Saturday, February 19, 2011

A Great Yorkshire Mystery

George, Elizabeth. A Great Deliverance. Chatter: Hodham, 2007 (1989).

George's novel, set partly in London and partly in a tiny Yorkshire village whose families and secrets are both complicated and intriguing, is at first glance an experiment in character diversity. Inspector Lynley, whom this book 'introduces,' according to the tag line on the title page, is an upper-class charmer who works as hard as he plays. Sergeant Barbara Havers, with whom he is partnered for the Yorkshire case central to the plot of George's novel, is a working-class girl who resents Lynley, his skill with women, and the elite culture in which the inspector was bred. The families in Yorkshire are a simple, sometimes superstitious, occasionally religious, and often secretive bunch, behind whose closed doors are practiced vices and abuses, sexual perversions, and devout faith--sometimes all at once.
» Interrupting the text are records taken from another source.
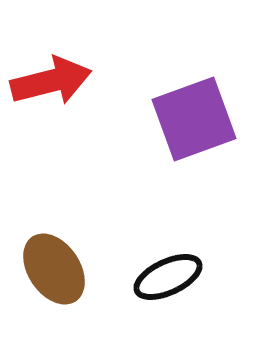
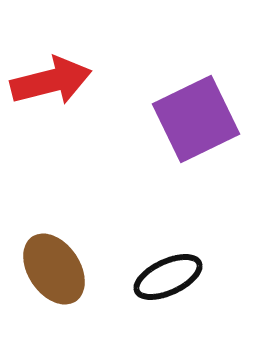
purple square: moved 2 px right; rotated 6 degrees counterclockwise
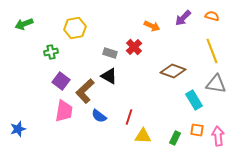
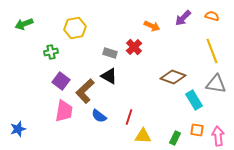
brown diamond: moved 6 px down
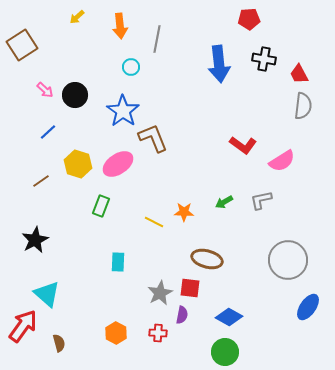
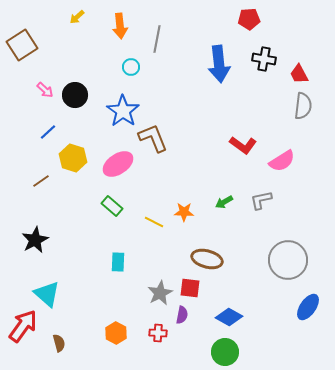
yellow hexagon: moved 5 px left, 6 px up
green rectangle: moved 11 px right; rotated 70 degrees counterclockwise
George's characters are rich and complicated, if occasionally slightly caricatured, and the society she portrays, which extends beyond the bounds of her northern village, into neighbouring cities, and as far afield as London, is an engaging one.

I enjoyed this book, and the careful manner in which past history and motives were incorporated into George's more modern narrative and introduction of Inspector Lynley, but the solution to the crime is far darker than the crime itself, and readers of delicate taste may wish to give this fine novel a pass.